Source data
# # #
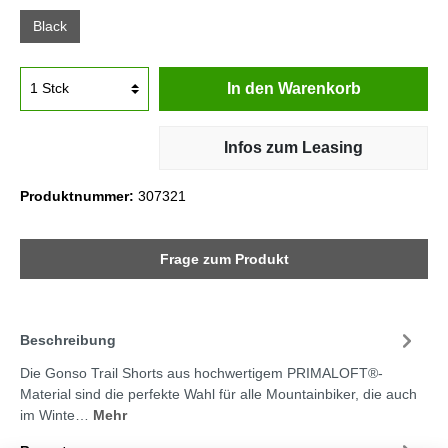
Black
In den Warenkorb
Infos zum Leasing
Produktnummer:
307321
Frage zum Produkt
Beschreibung
Die Gonso Trail Shorts aus hochwertigem PRIMALOFT®-
Material sind die perfekte Wahl für alle Mountainbiker, die auch
im Winte…
Mehr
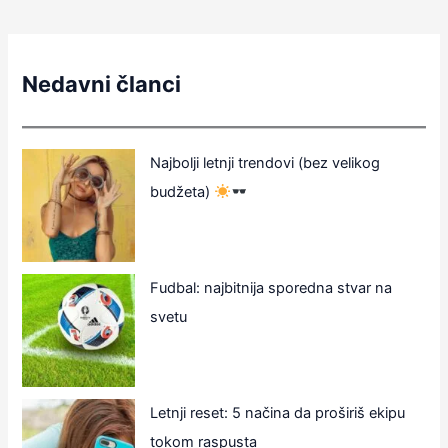
Nedavni članci
Najbolji letnji trendovi (bez velikog
budžeta)
Fudbal: najbitnija sporedna stvar na
svetu
Letnji reset: 5 načina da proširiš ekipu
tokom raspusta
# # #
*Prompt*
Transcribe exactly, and only, the lines that extend from the one containing "Fudbal: najbitnija sporedna stvar na" to the end of the records above, inclusive of both.

*Completed task*
Fudbal: najbitnija sporedna stvar na
svetu
Letnji reset: 5 načina da proširiš ekipu
tokom raspusta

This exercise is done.